Hec, that article, although interesting (thanks again, flea!) didn't mention anything about house vs. field slaves.
Dang! Yeah, I didn't find the research I had mentioned in the other stuff I dug up either.
But I'm pretty sure the slave graveyard was in New York somewhere.
Huh. Reasons going in and paying rent in person is good, include this guy. He was showing off some of his portfolio and there were these pictures where he was "sweaty" and "wounded" and a little "battered" so now Ima go have an impure thought about my neighbor.
Hey, I have to pay rent tonight too...
You should come pay rent here. The rats are low and guys are smokin' hot.
Hec, was it in conjunction with this exhibit?
But I'm pretty sure the slave graveyard was in New York somewhere.
The one they just found a few years ago? Yep.
ETA: I'll bet this is an interesting watch -
Slavery’s Buried Past A documentary on the discovery, in 1991, of a slave graveyard, a few miles from Wall Street in New York City, and the ensuing controversies.
X-posting with Natter:
I'd like to say for the record that Jon Stewart guesting on a kid's show is fucking BRILLIANT. Saw it--he's extra cute and funny. And very typically himself.

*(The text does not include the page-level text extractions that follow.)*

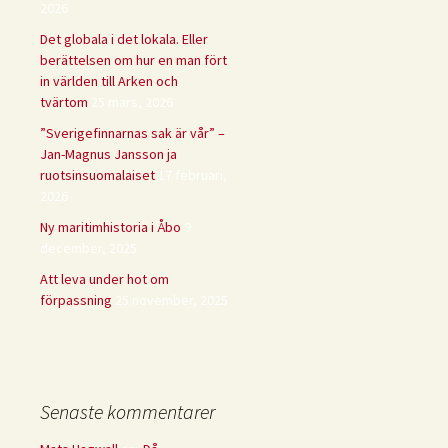
2026
Det globala i det lokala. Eller
berättelsen om hur en man fört
in världen till Arken och
tvärtom
25 mars, 2026
”Sverigefinnarnas sak är vår” –
Jan-Magnus Jansson ja
ruotsinsuomalaiset
17 februari,
2026
Ny maritimhistoria i Åbo
9
december, 2025
Att leva under hot om
förpassning
25 november, 2025
Senaste kommentarer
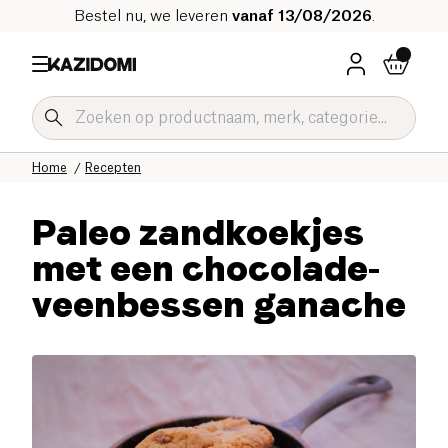
Bestel nu, we leveren
vanaf 13/08/2026
.
Home
Recepten
Paleo zandkoekjes
met een chocolade-
veenbessen ganache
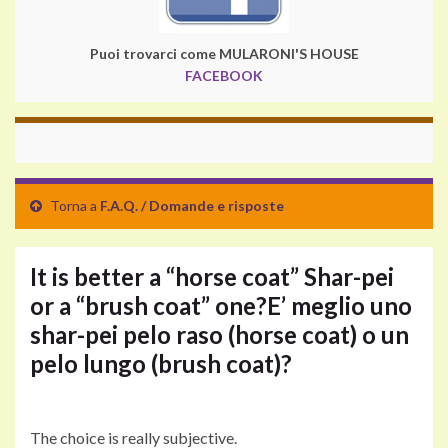
Puoi trovarci come MULARONI'S HOUSE
FACEBOOK
Torna a
F.A.Q. / Domande e risposte
It is better a “horse coat” Shar-pei
or a “brush coat” one?
E’ meglio uno
shar-pei pelo raso (horse coat) o un
pelo lungo (brush coat)?
The choice is really subjective.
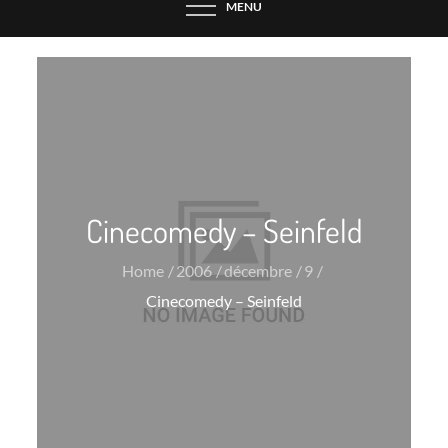
MENU
Cinecomedy – Seinfeld
Home
2006
décembre
9
Cinecomedy – Seinfeld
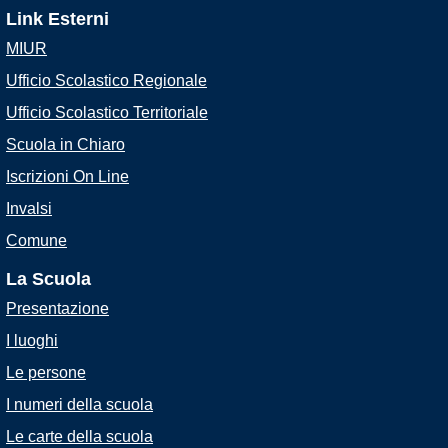
Link Esterni
MIUR
Ufficio Scolastico Regionale
Ufficio Scolastico Territoriale
Scuola in Chiaro
Iscrizioni On Line
Invalsi
Comune
La Scuola
Presentazione
I luoghi
Le persone
I numeri della scuola
Le carte della scuola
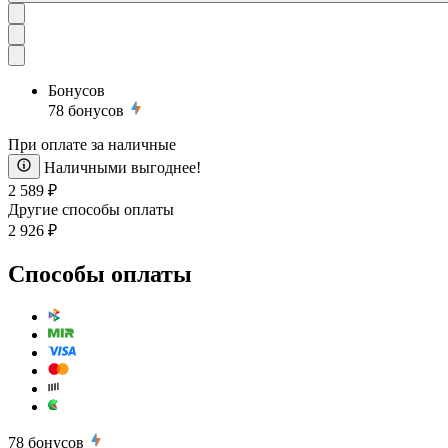
Бонусов
78
бонусов
При оплате за наличные
Наличными выгоднее!
2 589 ₽
Другие способы оплаты
2 926 ₽
Способы оплаты
78
бонусов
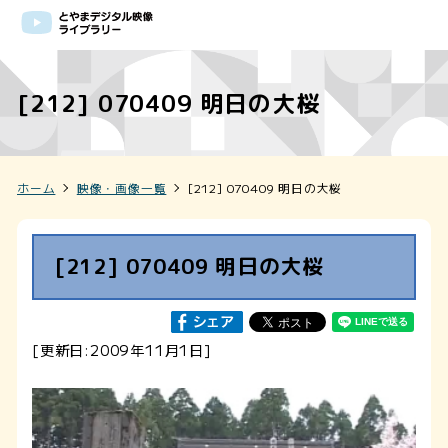
[212] 070409 明日の大桜
ホーム
映像・画像一覧
[212] 070409 明日の大桜
[212] 070409 明日の大桜
[更新日:2009年11月1日]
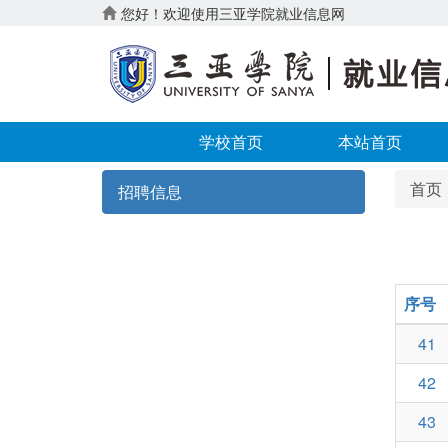
您好！欢迎使用三亚学院就业信息网
学校首页
本站首页
首页
招聘信息
序号
41
42
43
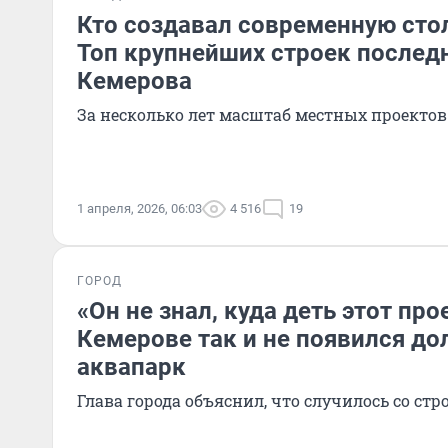
Кто создавал современную сто
Топ крупнейших строек послед
Кемерова
За несколько лет масштаб местных проектов
1 апреля, 2026, 06:03
4 516
19
ГОРОД
«Он не знал, куда деть этот про
Кемерове так и не появился д
аквапарк
Глава города объяснил, что случилось со ст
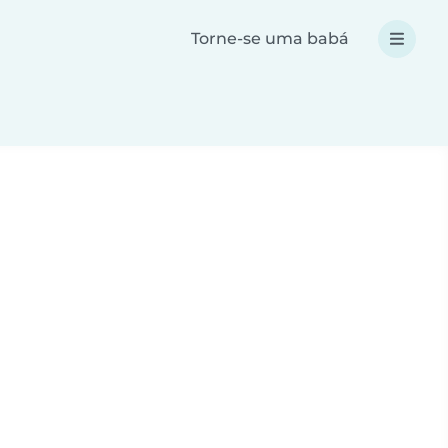
Torne-se uma babá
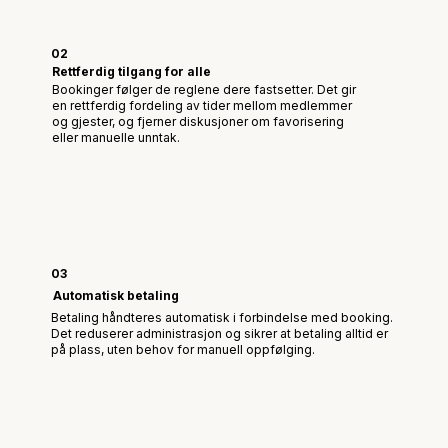
02
Rettferdig tilgang for alle
Bookinger følger de reglene dere fastsetter. Det gir
en rettferdig fordeling av tider mellom medlemmer
og gjester, og fjerner diskusjoner om favorisering
eller manuelle unntak.
03
Automatisk betaling
Betaling håndteres automatisk i forbindelse med booking.
Det reduserer administrasjon og sikrer at betaling alltid er
på plass, uten behov for manuell oppfølging.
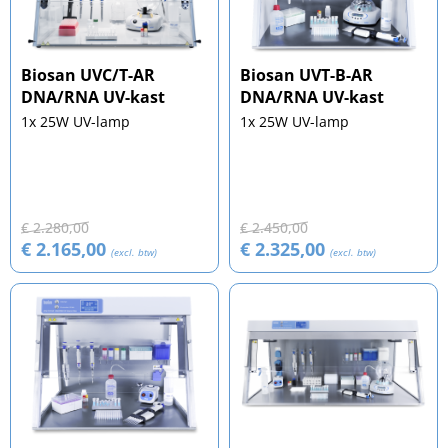
Biosan UVC/T-AR
Biosan UVT-B-AR
DNA/RNA UV-kast
DNA/RNA UV-kast
1x 25W UV-lamp
1x 25W UV-lamp
€ 2.280,00
€ 2.450,00
€ 2.165,00
€ 2.325,00
(excl. btw)
(excl. btw)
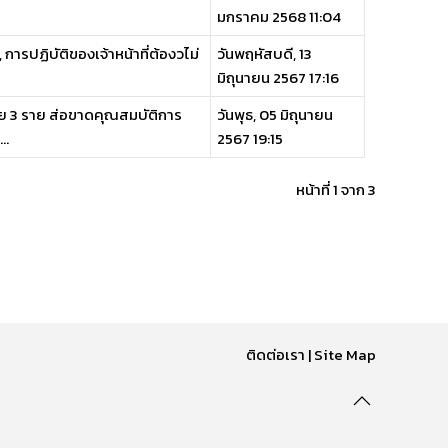
มกราคม 2568 11:04
, การปฏิบัติของเจ้าหน้าที่ต้องวไม่
วันพฤหัสบดี, 13
มิถุนายน 2567 17:16
้อย 3 ราย ส่อขาดคุณสมบัติการ
วันพุธ, 05 มิถุนายน
..
2567 19:15
หน้าที่ 1 จาก 3
ติดต่อเรา
|
Site Map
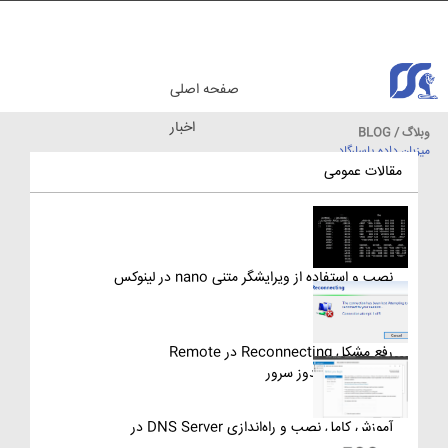
صفحه اصلی
اخبار
وبلاگ / BLOG
میزبان داده پاسارگاد
مقالات آموزشی
مقالات عمومی
نصب و استفاده از ویرایشگر متنی nano در لینوکس
رفع مشکل Reconnecting در Remote
Desktop ویندوز سرور
آموزش کامل نصب و راه‌اندازی DNS Server در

Dr. Micheal Blakey looks like the guy David might be talking about, ita
pdf of a lecture poster
[link]
and this was from a document about the program
Dr. Michael Blakey, a biological anthropologist at Howard University’s Cobb Laboratory, head the research on the skeletons found at the burial ground in New York City. Half of them were children, and many of these were infants under 6 months old. This evidence of high infant mortality tells researchers that the enslaved Africans at this site were kept in very, very poor conditions. Mark Mack and other scientists at Cobb Laboratory have been studying defects in muscle attachments and fractures on the remains of the buried slaves, which show that people were ”pressed to the very margins of human physical capacity.”